An exact copy of every record is needed, with the pictures left out.

──────

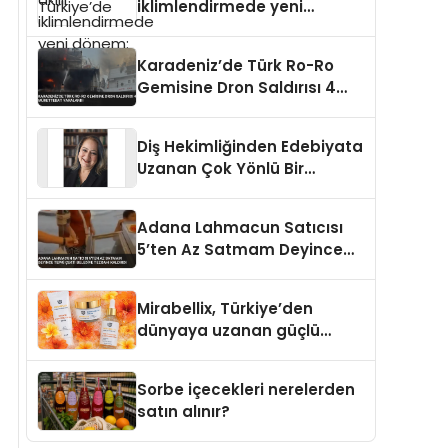
iklimlendirmede yeni
dönem: Madoka Plus
Türkiye’de
Karadeniz’de Türk Ro-Ro
Gemisine Dron Saldırısı 4
Mürettebat Yaralandı
Diş Hekimliğinden Edebiyata
Uzanan Çok Yönlü Bir
Yaşam: Yeşim Şahin Yaman
Adana Lahmacun Satıcısı
5’ten Az Satmam Deyince
Tepki Çekti Belediye
Tezgahı Kaldırdı
Mirabellix, Türkiye’den
dünyaya uzanan güçlü
büyümesini sürdürüyor
Sorbe içecekleri nerelerden
satın alınır?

──────

**Completed exercise:**
iklimlendirmede yeni
dönem: Madoka Plus
Türkiye’de
Karadeniz’de Türk Ro-Ro
Gemisine Dron Saldırısı 4
Mürettebat Yaralandı
Diş Hekimliğinden Edebiyata
Uzanan Çok Yönlü Bir
Yaşam: Yeşim Şahin Yaman
Adana Lahmacun Satıcısı
5’ten Az Satmam Deyince
Tepki Çekti Belediye
Tezgahı Kaldırdı
Mirabellix, Türkiye’den
dünyaya uzanan güçlü
büyümesini sürdürüyor
Sorbe içecekleri nerelerden
satın alınır?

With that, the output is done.